Reputation: 101
I am trying to figure out how to determine the slope trend from best fit lines that have points. Basically, once I have the trend in the slope, I want to plot multiple other lines with that trend in the same plot. For example:
This plot is basically what I want to do, but I am not sure how to do it. As you can see, it has several best fit lines with points that have slopes and intersect at x = 6. After those lines, it has several lines that are based on the trend from the other slopes. I am assuming that using this code I can do something similar, but I am unsure how to manipulate the code to do what I want.
import numpy as np
import pandas as pd
import matplotlib.pyplot as plt
# simulate some artificial data
# =====================================
df = pd.DataFrame( { 'Age' : np.random.rand(25) * 160 } )
df['Length'] = df['Age'] * 0.88 + np.random.rand(25) * 5000
# plot those data points
# ==============================
fig, ax = plt.subplots()
ax.scatter(df['Length'], df['Age'])
# Now add on a line with a fixed slope of 0.03
slope = 0.03
# A line with a fixed slope can intercept the axis
# anywhere so we're going to have it go through 0,0
x_0 = 0
y_0 = 0
# And we'll have the line stop at x = 5000
x_1 = 5000
y_1 = slope (x_1 - x_0) + y_0
# Draw these two points with big triangles to make it clear
# where they lie
ax.scatter([x_0, x_1], [y_0, y_1], marker='^', s=150, c='r')
# And now connect them
ax.plot([x_0, x_1], [y_0, y_1], c='r')
plt.show()
Upvotes: 2
Views: 2637
Reputation: 72
I just modified your code a little bit over here. Basically what you need is a piecewise function. Under a certain value you have different slopes but all end up with 3000, after that the slop is just 0.
The plot is as follows:
import numpy as np
import pandas as pd
import matplotlib.pyplot as plt
# simulate some artificial data
# =====================================
df = pd.DataFrame( { 'Age' : np.random.rand(25) * 160 } )

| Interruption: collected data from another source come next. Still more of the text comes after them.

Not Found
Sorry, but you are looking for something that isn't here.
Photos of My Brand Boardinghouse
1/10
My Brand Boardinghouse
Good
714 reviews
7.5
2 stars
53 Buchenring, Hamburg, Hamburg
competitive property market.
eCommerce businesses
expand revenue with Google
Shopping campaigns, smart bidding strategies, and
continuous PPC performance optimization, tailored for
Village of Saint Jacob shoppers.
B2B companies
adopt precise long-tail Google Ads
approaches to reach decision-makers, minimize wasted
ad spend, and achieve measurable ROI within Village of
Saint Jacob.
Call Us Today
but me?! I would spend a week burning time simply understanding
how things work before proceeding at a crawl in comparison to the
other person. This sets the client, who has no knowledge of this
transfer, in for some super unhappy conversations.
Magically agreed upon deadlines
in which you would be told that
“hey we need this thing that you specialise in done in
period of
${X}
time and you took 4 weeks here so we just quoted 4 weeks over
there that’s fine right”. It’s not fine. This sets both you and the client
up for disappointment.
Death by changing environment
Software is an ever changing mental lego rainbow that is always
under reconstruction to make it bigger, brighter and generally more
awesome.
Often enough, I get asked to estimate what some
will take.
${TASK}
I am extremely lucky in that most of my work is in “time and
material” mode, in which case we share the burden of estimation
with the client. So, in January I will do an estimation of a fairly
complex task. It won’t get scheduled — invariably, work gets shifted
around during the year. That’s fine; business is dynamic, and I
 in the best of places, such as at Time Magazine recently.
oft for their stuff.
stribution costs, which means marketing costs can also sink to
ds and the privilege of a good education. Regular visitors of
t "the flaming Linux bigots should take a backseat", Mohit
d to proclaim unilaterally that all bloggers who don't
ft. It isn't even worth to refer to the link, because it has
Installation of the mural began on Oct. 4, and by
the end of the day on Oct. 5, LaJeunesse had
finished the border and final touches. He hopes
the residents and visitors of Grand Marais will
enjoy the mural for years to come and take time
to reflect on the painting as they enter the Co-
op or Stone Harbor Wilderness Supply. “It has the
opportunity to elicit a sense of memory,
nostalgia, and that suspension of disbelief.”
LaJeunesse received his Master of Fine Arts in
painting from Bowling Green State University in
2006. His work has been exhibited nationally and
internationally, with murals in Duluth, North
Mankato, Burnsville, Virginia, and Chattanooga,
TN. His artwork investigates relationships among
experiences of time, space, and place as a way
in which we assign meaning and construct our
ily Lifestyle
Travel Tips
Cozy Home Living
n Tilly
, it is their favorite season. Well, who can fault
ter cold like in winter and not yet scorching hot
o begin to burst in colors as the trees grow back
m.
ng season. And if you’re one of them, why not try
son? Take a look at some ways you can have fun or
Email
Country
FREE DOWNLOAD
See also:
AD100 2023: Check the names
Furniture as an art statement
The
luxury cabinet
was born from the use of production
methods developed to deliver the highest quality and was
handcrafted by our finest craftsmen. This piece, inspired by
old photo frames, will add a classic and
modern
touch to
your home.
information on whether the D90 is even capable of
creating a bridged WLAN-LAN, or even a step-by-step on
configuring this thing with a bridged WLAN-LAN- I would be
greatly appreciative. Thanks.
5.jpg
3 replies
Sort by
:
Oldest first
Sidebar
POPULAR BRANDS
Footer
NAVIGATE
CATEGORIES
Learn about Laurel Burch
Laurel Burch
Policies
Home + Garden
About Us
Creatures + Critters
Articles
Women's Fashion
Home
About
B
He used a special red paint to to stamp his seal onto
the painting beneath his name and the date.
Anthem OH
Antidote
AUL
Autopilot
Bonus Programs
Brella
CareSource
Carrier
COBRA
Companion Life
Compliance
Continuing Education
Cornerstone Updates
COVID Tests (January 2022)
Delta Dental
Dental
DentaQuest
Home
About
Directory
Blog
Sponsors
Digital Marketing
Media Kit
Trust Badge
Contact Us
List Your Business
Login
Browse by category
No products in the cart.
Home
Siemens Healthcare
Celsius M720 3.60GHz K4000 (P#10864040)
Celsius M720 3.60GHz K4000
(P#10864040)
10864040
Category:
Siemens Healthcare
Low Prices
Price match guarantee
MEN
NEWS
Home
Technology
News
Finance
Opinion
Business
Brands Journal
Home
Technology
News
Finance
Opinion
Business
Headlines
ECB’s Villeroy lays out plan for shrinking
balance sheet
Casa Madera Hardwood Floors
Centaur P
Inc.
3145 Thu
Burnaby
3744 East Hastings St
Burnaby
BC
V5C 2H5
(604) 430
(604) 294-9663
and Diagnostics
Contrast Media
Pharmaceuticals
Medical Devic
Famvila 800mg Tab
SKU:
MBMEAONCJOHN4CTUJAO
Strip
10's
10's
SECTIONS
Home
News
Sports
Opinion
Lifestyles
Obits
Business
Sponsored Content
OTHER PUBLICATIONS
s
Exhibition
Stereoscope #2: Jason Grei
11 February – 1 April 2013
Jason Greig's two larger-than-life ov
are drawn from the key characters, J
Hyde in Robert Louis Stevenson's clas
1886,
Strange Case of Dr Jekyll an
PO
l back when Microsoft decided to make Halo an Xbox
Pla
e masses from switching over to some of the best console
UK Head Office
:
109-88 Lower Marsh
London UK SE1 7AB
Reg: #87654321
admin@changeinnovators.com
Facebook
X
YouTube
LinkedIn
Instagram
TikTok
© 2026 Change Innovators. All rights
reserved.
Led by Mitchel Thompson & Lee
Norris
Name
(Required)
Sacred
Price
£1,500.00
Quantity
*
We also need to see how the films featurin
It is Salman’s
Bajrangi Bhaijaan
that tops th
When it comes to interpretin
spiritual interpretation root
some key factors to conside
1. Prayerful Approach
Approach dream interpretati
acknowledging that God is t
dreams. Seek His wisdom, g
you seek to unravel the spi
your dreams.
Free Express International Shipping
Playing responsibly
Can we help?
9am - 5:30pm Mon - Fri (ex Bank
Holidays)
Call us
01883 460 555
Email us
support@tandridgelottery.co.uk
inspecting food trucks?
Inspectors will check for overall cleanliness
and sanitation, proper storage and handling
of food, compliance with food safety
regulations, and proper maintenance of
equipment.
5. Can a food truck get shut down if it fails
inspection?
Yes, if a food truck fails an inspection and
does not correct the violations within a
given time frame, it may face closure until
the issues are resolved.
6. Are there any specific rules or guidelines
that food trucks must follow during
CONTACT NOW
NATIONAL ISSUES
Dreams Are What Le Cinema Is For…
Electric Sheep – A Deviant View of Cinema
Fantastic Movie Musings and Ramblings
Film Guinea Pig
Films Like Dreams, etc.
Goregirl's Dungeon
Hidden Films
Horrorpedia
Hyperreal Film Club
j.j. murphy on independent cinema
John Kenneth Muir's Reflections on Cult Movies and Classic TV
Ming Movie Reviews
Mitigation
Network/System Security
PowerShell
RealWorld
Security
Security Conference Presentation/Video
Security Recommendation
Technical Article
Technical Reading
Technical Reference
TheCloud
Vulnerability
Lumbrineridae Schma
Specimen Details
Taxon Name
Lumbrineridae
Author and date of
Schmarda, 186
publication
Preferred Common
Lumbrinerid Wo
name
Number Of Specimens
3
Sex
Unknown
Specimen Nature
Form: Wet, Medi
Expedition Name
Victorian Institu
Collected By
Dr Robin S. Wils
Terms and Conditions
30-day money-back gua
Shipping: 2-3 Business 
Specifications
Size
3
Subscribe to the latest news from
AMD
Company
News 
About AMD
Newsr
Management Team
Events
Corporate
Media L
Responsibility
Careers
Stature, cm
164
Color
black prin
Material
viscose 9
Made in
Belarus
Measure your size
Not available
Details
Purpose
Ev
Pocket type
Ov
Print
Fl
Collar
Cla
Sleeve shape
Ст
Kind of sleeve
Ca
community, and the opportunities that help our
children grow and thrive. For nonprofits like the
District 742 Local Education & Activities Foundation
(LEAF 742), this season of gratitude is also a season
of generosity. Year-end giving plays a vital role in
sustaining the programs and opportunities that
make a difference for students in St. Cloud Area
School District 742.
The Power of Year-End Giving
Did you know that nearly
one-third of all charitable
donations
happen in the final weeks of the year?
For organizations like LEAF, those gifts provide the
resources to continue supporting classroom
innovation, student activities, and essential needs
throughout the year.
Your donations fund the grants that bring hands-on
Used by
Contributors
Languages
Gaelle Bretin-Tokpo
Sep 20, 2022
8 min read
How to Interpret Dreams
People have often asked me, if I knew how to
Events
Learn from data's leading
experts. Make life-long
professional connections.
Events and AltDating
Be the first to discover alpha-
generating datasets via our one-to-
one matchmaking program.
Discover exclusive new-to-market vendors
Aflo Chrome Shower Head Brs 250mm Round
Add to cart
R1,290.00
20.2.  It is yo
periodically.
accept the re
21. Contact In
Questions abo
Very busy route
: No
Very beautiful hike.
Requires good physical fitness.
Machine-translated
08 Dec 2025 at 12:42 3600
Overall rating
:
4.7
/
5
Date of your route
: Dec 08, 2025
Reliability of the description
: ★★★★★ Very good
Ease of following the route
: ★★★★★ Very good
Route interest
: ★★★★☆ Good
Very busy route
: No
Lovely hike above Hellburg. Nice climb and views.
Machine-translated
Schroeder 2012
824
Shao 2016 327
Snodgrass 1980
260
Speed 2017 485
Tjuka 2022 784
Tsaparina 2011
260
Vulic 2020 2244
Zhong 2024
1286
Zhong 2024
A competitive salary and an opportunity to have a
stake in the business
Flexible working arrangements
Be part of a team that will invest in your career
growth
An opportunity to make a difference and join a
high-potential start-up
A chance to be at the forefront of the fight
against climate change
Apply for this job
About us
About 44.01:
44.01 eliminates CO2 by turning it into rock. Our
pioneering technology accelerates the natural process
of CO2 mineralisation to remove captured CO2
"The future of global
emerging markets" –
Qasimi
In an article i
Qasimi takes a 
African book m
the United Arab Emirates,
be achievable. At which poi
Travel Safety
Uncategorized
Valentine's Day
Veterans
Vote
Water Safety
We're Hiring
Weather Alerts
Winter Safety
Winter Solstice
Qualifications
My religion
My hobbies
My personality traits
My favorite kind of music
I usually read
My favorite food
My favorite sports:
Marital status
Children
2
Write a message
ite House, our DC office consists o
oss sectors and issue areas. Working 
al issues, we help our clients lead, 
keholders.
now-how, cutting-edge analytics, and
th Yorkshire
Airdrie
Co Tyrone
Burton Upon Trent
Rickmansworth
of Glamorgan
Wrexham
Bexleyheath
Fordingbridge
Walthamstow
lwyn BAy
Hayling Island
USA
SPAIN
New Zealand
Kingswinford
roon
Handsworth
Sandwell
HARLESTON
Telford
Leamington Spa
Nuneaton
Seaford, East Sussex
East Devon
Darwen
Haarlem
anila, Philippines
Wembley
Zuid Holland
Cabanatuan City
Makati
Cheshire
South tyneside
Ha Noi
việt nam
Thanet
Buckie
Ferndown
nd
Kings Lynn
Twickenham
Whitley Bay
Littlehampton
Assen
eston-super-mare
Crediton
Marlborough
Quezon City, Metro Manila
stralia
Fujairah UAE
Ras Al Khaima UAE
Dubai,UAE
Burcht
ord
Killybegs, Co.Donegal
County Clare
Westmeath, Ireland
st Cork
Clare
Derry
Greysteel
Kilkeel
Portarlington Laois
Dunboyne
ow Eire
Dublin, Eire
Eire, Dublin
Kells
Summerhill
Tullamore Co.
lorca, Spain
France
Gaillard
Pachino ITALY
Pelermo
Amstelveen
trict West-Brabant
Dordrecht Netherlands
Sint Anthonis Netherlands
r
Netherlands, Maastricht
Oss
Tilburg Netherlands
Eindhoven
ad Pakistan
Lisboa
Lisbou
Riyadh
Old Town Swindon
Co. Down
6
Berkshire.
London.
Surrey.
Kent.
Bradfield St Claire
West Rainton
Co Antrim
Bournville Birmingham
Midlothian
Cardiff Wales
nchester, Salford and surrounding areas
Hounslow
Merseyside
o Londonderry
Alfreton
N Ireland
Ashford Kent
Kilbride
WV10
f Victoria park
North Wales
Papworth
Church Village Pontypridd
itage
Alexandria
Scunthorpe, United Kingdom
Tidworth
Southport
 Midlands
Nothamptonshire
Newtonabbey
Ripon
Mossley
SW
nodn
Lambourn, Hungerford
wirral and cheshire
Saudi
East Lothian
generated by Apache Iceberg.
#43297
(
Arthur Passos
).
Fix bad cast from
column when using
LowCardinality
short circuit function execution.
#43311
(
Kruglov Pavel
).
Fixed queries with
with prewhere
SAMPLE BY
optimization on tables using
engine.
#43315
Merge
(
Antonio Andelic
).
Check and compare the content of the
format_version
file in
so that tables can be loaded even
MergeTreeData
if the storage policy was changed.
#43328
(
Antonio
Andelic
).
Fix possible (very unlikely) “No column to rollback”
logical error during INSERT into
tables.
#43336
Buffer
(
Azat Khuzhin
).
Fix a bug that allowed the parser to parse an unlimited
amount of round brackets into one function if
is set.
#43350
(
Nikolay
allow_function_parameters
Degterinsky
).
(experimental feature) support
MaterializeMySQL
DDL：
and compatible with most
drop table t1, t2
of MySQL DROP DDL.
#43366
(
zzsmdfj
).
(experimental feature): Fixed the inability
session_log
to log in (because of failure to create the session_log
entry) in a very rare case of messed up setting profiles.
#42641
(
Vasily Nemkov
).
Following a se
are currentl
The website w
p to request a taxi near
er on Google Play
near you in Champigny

df['Length'] = df['Age'] * 0.88 + np.random.rand(25) * 5000
# plot those data points
# ==============================
fig, ax = plt.subplots()
ax.scatter(df['Length'], df['Age'])
# Now add on a line with a fixed slope of 0.03
#slope1 = -0.03
slope1 = np.arange(-0.05, 0, 0.01)
slope2 = 0
# A line with a fixed slope can intercept the axis
# anywhere so we're going to have it go through 0,0
x_0 = 0
y_1 = 0
# And we'll have the line stop at x = 5000
for slope in slope1:
x_1 = 3000
y_0 = y_1 - slope * (x_1 - x_0)
ax.plot([x_0, x_1], [y_0, y_1], c='r')
x_2 = 5000
y_2 = slope2 * (x_2 - x_1) + y_1
# Draw these two points with big triangles to make it clear
# where they lie
ax.scatter([x_0, x_1], [y_0, y_1], marker='^', s=150, c='r')
# And now connect them
ax.plot([x_1, x_2], [y_1, y_2], c='r')
plt.show()
Upvotes: 1
Reputation: 25400
The value y_1
can be found by using the equation of a straight line given by your slope
and y_0
:
import numpy as np
import pandas as pd
import matplotlib.pyplot as plt
df = pd.DataFrame({'Age': np.random.rand(25) * 160})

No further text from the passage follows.